The long-term goal of drones

"Iran's advanced drone program, possibly aided by Russia, poses rising threats to regional stability and EU interests, elevating security concerns."

The Iranian political strategy has been characterized by calmness and gradual expansion of its regional influence. Instead of using its media to showcase its technological and military superiority over Arab governments, Iranian media focused on issues that appeal to the average Muslim audience, with the Palestinian issue at the forefront. In fact, Iranian-funded media has become more supportive of the Palestinian cause than most Arab and even Palestinian media outlets.


Furthermore, the Iranian military system has been marked by secrecy and humility. While the international community was preoccupied with Iran's nuclear program and ballistic missile capabilities, Tehran was diligently working on developing its drone program. It was only after testing them in the Syrian civil war that Iran began offering its drones for sale in the arms market. This was highlighted in the documentary film "Flagbearer Document [1]", which traces the development of Iran's drone program from the Iran-Iraq war to its use in Syria, and later showcases the Shahed 136 drone in the Ukrainian-Russian conflict.


The release of this film before the Gaza war and the disclosure of previously classified information indicate that the drone program has reached a higher stage. Tehran is now prepared to intensify its production of drones and use them to protect its national security interests.


Hezbollah's battles in Syria have demonstrated the group's acquisition of these drones. The recent Gaza war also revealed Hamas' possession of these unmanned aircraft. It is worth noting that the US Navy shot down three drones launched by the Houthi group on November 23, 2023 [2]. This indicates that the technology for manufacturing drones is now available to various armed groups supported by Tehran, including smaller ones such as the Iraqi Popular Mobilization Forces. These groups have targeted several US bases in Syria with drones, with the most recent incident occurring on November 23, 2023 [3], in the Al-Umar oil field.


The Washington Post published on November 19, 2023, about the almost daily attacks on American forces in Iraq and Syria, involving missile launches and unmanned aircraft. These attacks have amounted to more than 61 incidents [4] as of the article's publication date.


Realistically, groups like Hamas, Islamic Jihad, Hezbollah, and the Houthi rebels have hierarchical leadership structures and are either besieged or semi-besieged. This necessitates Iran's training of loyal engineers for these groups to manufacture and enhance drones. Transporting drones by sea or land is difficult for them. On the other hand, the Popular Mobilization Forces, which have declared themselves responsible for targeting American bases in Syria and Iraq under the name "Islamic Resistance in Iraq," can easily acquire manufactured drones from Iran and use them against American bases. They are not obliged to train Iraqi engineers for military production.
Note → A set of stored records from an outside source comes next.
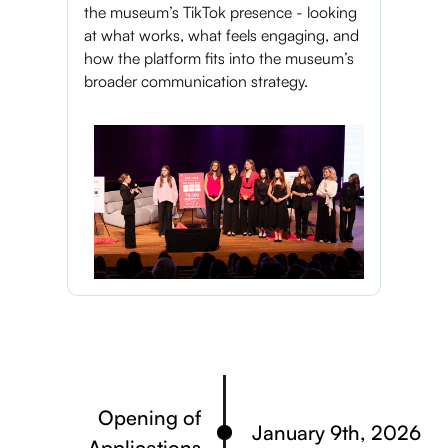
the museum’s TikTok presence - looking
at what works, what feels engaging, and
how the platform fits into the museum’s
broader communication strategy.
Opening of
January 9th, 2026
Applications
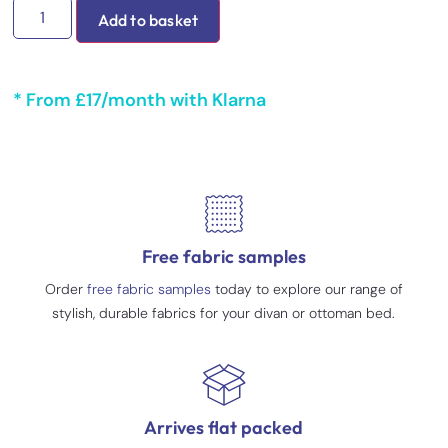
Add to basket
* From £17/month with Klarna
Free fabric samples
Order
free fabric samples
today to explore our range of
stylish, durable fabrics for your divan or ottoman bed.
Arrives flat packed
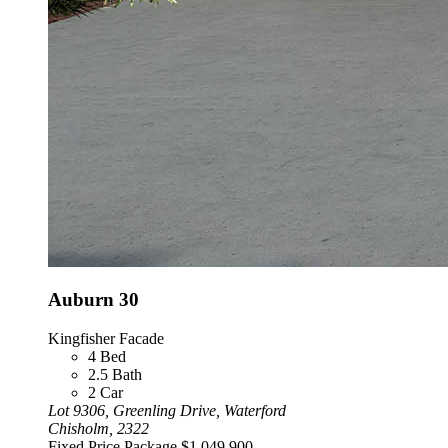
Auburn 30
Kingfisher Facade
4
Bed
2.5
Bath
2
Car
Lot 9306, Greenling Drive, Waterford
Chisholm, 2322
Fixed Price Package
$1,049,900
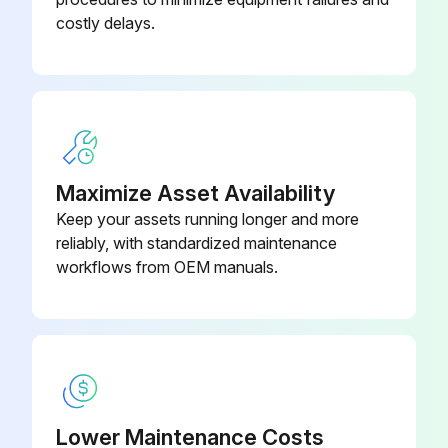
costly delays.
Maximize Asset Availability
Keep your assets running longer and more
reliably, with standardized maintenance
workflows from OEM manuals.
Lower Maintenance Costs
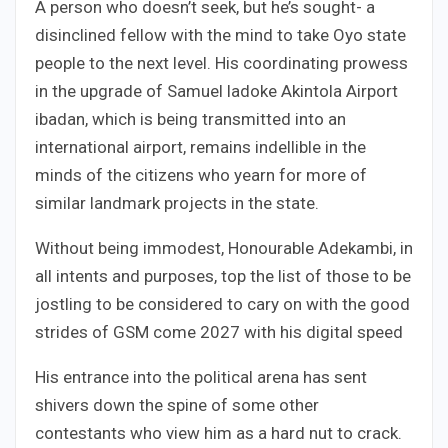
A person who doesn’t seek, but he’s sought- a
disinclined fellow with the mind to take Oyo state
people to the next level. His coordinating prowess
in the upgrade of Samuel ladoke Akintola Airport
ibadan, which is being transmitted into an
international airport, remains indellible in the
minds of the citizens who yearn for more of
similar landmark projects in the state.
Without being immodest, Honourable Adekambi, in
all intents and purposes, top the list of those to be
jostling to be considered to cary on with the good
strides of GSM come 2027 with his digital speed
His entrance into the political arena has sent
shivers down the spine of some other
contestants who view him as a hard nut to crack.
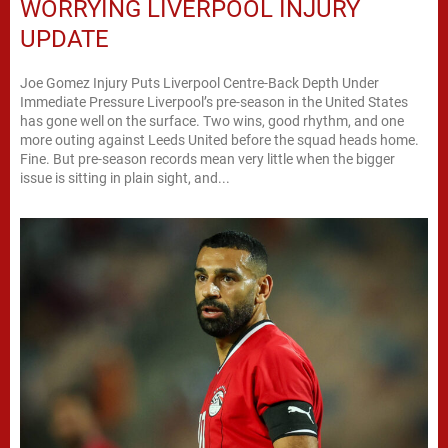
WORRYING LIVERPOOL INJURY
UPDATE
Joe Gomez Injury Puts Liverpool Centre-Back Depth Under
Immediate Pressure Liverpool’s pre-season in the United States
has gone well on the surface. Two wins, good rhythm, and one
more outing against Leeds United before the squad heads home.
Fine. But pre-season records mean very little when the bigger
issue is sitting in plain sight, and...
Iran may not be inclined to train Iraqi engineers for several reasons, including:


  • The absence of centralized leadership for the Popular Mobilization Forces (PMF) is evident.
  • There is clear competition among the PMF militias to gain loyalty from Tehran. Therefore, Tehran does not want one Iraqi militia to be stronger than the others, so as not to lose the loyalty of the weaker militias.
  • The geographical proximity to Tehran.
  • The presence of clear American influence in Iraq and the possibility of recruiting Washington's agents within those militias.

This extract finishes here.